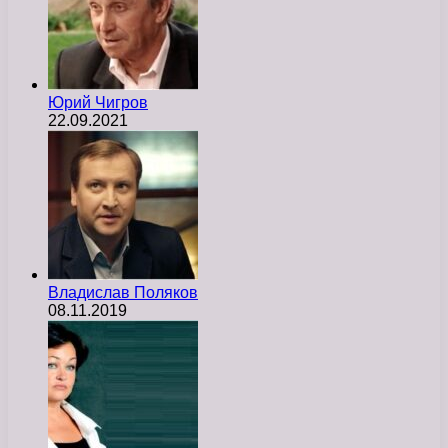
Юрий Чигров
22.09.2021
Владислав Поляков
08.11.2019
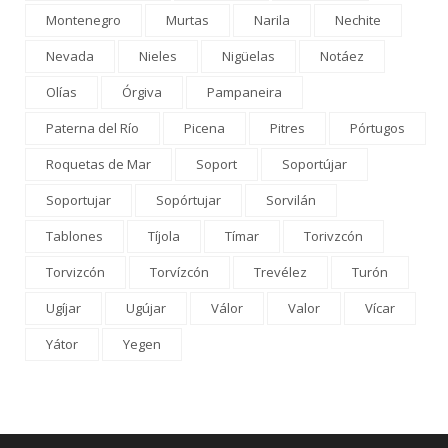
Montenegro
Murtas
Narila
Nechite
Nevada
Nieles
Nigüelas
Notáez
Olías
Órgiva
Pampaneira
Paterna del Río
Picena
Pitres
Pórtugos
Roquetas de Mar
Soport
Soportújar
Soportujar
Sopórtujar
Sorvilán
Tablones
Tíjola
Tímar
Torivzcón
Torvizcón
Torvízcón
Trevélez
Turón
Ugíjar
Ugújar
Válor
Valor
Vícar
Yátor
Yegen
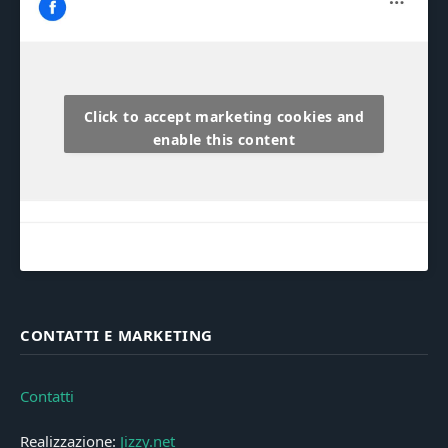
Click to accept marketing cookies and
enable this content
CONTATTI E MARKETING
Contatti
Realizzazione:
Jizzy.net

**WHAT THE TASK ASKS**. All the lines above need to be repeated exactly, with no pictures carried over.

**EXPECTED OUTPUT**.
Юрий Чигров
22.09.2021
Владислав Поляков
08.11.2019
Montenegro
Murtas
Narila
Nechite
Nevada
Nieles
Nigüelas
Notáez
Olías
Órgiva
Pampaneira
Paterna del Río
Picena
Pitres
Pórtugos
Roquetas de Mar
Soport
Soportújar
Soportujar
Sopórtujar
Sorvilán
Tablones
Tíjola
Tímar
Torivzcón
Torvizcón
Torvízcón
Trevélez
Turón
Ugíjar
Ugújar
Válor
Valor
Vícar
Yátor
Yegen
Click to accept marketing cookies and
enable this content
CONTATTI E MARKETING
Contatti
Realizzazione:
Jizzy.net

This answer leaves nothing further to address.